For every record, give an exact copy that has no pictures in it.

***

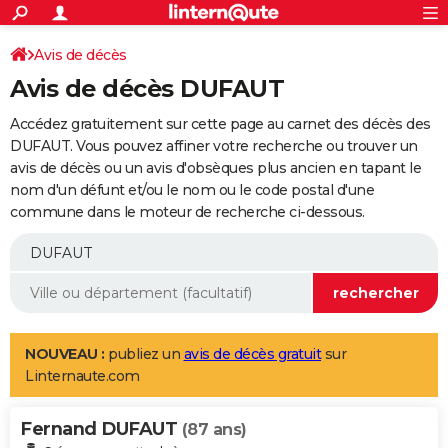
ACTUALITÉS
Connexion
S'inscrire
Avis de décès
Rechercher
Société
Education
Villes
Politique
Faits Divers
Monde
+
SPORT
Avis de décès DUFAUT
Football
Cyclisme
Forum
Coupe du monde 2026
Tennis
Rugby
CULTURE
Accédez gratuitement sur cette page au carnet des décès des
TNT
Cinéma
Musique
Programme TV
Streaming
Sorties cinéma
+
DUFAUT. Vous pouvez affiner votre recherche ou trouver un
FINANCE
avis de décès ou un avis d'obsèques plus ancien en tapant le
Impôts
Immobilier
Banque
Crédit
Retraite
Epargne
Risques naturels par ville
Assurance
AUTO
nom d'un défunt et/ou le nom ou le code postal d'une
commune dans le moteur de recherche ci-dessous.
Réserver un essai
Berlines
Forum auto
Essais
Citadines
SUV
+
HIGH-TECH
Meilleur smartphone
Ordinateurs
Guide high-tech
Mobiles
Internet
Jeux vidéo
+
BRICOLAGE
Aménagement intérieur
Cuisine
Jardinage
+
Forum
Extérieur
Salle de bains
Rangement
WEEK-END
Escapades
Expositions
Week-end nature
Guides de France
Patrimoine
Musées
+
LIFESTYLE
NOUVEAU :
publiez un
avis de décès gratuit
sur
Linternaute.com
Bien-être
Mode
+
Art de vivre
Loisirs
Modes de vie
SANTE
Fernand DUFAUT
Guide de la santé
Médicaments
+
Alimentation
Maladies
Sommeil
(87 ans)
VOYAGE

***

Written response
ACTUALITÉS
Connexion
S'inscrire
Avis de décès
Rechercher
Société
Education
Villes
Politique
Faits Divers
Monde
+
SPORT
Avis de décès DUFAUT
Football
Cyclisme
Forum
Coupe du monde 2026
Tennis
Rugby
CULTURE
Accédez gratuitement sur cette page au carnet des décès des
TNT
Cinéma
Musique
Programme TV
Streaming
Sorties cinéma
+
DUFAUT. Vous pouvez affiner votre recherche ou trouver un
FINANCE
avis de décès ou un avis d'obsèques plus ancien en tapant le
Impôts
Immobilier
Banque
Crédit
Retraite
Epargne
Risques naturels par ville
Assurance
AUTO
nom d'un défunt et/ou le nom ou le code postal d'une
commune dans le moteur de recherche ci-dessous.
Réserver un essai
Berlines
Forum auto
Essais
Citadines
SUV
+
HIGH-TECH
Meilleur smartphone
Ordinateurs
Guide high-tech
Mobiles
Internet
Jeux vidéo
+
BRICOLAGE
Aménagement intérieur
Cuisine
Jardinage
+
Forum
Extérieur
Salle de bains
Rangement
WEEK-END
Escapades
Expositions
Week-end nature
Guides de France
Patrimoine
Musées
+
LIFESTYLE
NOUVEAU :
publiez un
avis de décès gratuit
sur
Linternaute.com
Bien-être
Mode
+
Art de vivre
Loisirs
Modes de vie
SANTE
Fernand DUFAUT
Guide de la santé
Médicaments
+
Alimentation
Maladies
Sommeil
(87 ans)
VOYAGE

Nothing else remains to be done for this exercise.